Optimism in drug discovery

I would like to share my optimism about two recent developments in the world of drug discovery. 

The first is drugs targeting GLP-1, first approved for Type II Diabetes, and now rapidly gaining market share for weight loss. My take is that, despite the substantial excitement both within our industry and in the popular press, we still aren’t making a big enough deal about it.

The second is the approval of Lecanemab for treatment of Alzheimer’s disease. While it’s not a cure, this drug at least slows disease progression – which is the best news the Alzheimer’s community has had in a very long time.

Concerns such as cost, meaningful access, side effects, fairness, and equity exist for both classes of drug. These are legit, but I’m going to set them aside for the moment. (Others have covered today’s challenges in great depth, and I will trust our industry to continue its frustratingly slow stumble in the direction of better outcomes.) Let’s assume specifically that the current shortages of Semaglutide and other GLP-1 agonists can be resolved, and that Lecanumab continues to delay progression in Alzheimer’s. Given that, the drug industry is going to do what it does: it will glom onto these mechanisms and develop a hundred lookalikes, refinements, and equivalents, leading to generics in a modest number of years. Access to these drugs, or something like them, will get easier – which means that at some point in the not too distant future folks will be able to take them earlier in disease progression, possibly preventing obesity entirely, and possibly delaying Alzheimer’s worst effects for years. 

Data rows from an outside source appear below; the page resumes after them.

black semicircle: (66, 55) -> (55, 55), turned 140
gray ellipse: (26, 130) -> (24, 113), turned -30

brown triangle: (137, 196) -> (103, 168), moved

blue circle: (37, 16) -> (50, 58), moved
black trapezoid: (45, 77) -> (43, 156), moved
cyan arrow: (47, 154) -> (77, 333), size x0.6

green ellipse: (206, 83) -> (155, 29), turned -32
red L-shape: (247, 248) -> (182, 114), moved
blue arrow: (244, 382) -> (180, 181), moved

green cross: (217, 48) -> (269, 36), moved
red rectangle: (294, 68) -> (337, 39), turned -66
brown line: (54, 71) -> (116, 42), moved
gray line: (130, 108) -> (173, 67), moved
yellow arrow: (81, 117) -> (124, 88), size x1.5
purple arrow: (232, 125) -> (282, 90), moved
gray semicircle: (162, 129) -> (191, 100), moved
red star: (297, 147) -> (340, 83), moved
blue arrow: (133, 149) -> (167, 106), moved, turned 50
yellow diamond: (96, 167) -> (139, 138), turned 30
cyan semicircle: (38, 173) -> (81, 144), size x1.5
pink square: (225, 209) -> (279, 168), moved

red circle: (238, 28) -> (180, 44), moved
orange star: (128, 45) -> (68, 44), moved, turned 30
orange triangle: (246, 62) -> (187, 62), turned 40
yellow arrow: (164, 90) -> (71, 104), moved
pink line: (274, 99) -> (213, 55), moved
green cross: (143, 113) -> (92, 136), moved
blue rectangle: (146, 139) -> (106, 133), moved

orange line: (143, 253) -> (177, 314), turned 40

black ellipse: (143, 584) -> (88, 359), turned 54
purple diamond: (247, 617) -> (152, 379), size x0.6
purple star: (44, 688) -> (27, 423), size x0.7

These two things are great independently, but consider them in concert:

Obesity and diabetes are two of the major risk factors for the development of Alzheimer’s, to the extent that it is sometimes referred to as “Type III Diabetes.” Reducing the lifetime burden of metabolic disease with GLP-1 drugs may, in fact, reduce the incidence of Alzheimer’s at the root. Coupled with Lecanemab’s new foothold on a disease long thought to be intractable, this is cause for optimism.

The long-term impacts of new technologies are typically first overestimated and subsequently underestimated. You know the usual examples of this: the Internet, cars, antibiotics. The immediate impact of the new drugs coming on the market may be limited due to access issues, but in a slightly longer timeframe, I believe that the world’s disease profile (not to mention our literal profiles) may be very different. 

This is why we’re in drug discovery, folks. Slowly, haltingly, carefully, we’re all here to figure out how to improve people’s lives. And that makes me optimistic.